I take a lot of screenshots when I research products, both on the desktop and on the iPhone, so having some way to automate organizing my collection is important. The problem is that screenshots images taken with the iPhone have no EXIF metadata. This means there is no straightforward way to produce a list of all your screenshots.
After a little bit of experimentation, I found a workable but not ideal solution. You can use the lack of EXIF metadata as conditions to group all the images. Screenshots are saved as PNG files on the original iPhone and the iPhone 3GS (the two models I had access to) and have no EXIF records. The only other metadata fields available are filename, file size, and modified, and imported dates. The PNG extension for the filename is the one existing feature you can search for, all others have to be unknown.

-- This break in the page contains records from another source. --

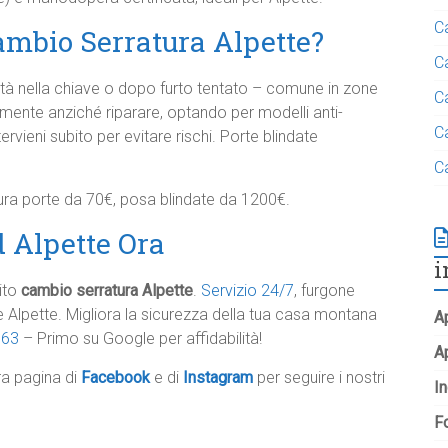
C
mbio Serratura Alpette?
C
coltà nella chiave o dopo furto tentato – comune in zone
C
lmente anziché riparare, optando per modelli anti-
C
rvieni subito per evitare rischi. Porte blindate
C
tura porte da 70€, posa blindate da 1200€.​
d Alpette Ora
i
ito
cambio serratura Alpette
.
Servizio 24/7
, furgone
e Alpette. Migliora la sicurezza della tua casa montana
Ap
963
– Primo su Google per affidabilità!
A
tra pagina di
Facebook
e di
Instagram
per seguire i nostri
In
Fo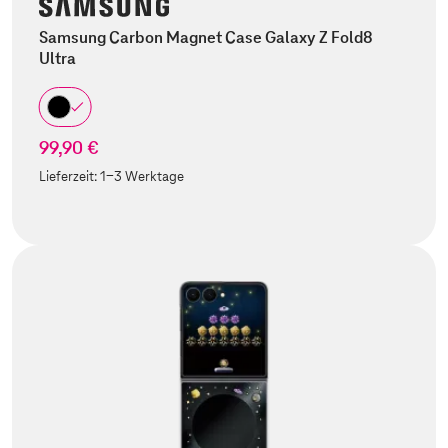
Samsung Carbon Magnet Case Galaxy Z Fold8
Ultra
99,90 €
Lieferzeit:
1-3 Werktage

I selected two features aperture and ISO, even though one would work in the hopes that this would reduce any false positives.
A Smart Folder recipe for iPhone Screenshots
- Match all of the following conditions
- Aperture is Unknown
- ISO is Unknown
- Filename contains PNG
Photos taken on the iPhone are saved as JPEGs and contain EXIF metadata. The iPhone 3GS embeds many more fields than the original iPhone. The easiest feature to select is “Camera Model.” The field type must be is or is not, there is no option for contains, so you will have to specify each phone separately.
A Smart Folder recipe for iPhone Pictures
- Match any of the following conditions
- Camera Model is Apple iPhone
- Camera Model is Apple iPhone 3GS
Searching for Screenshots from the command line
All iPhone screenshot images have a width 320 pixels and height 480 pixels in portrait or landscape. It is possible search for these files using the Spotlight command line tool mdls to integrate them into other scripts. There are many other options for searching for images with the full Spotlight syntax and it is possibly to execute these as Raw Querys in the Finder or use a Spotlight front end such as HoudahSpot, but that is a topic for another post.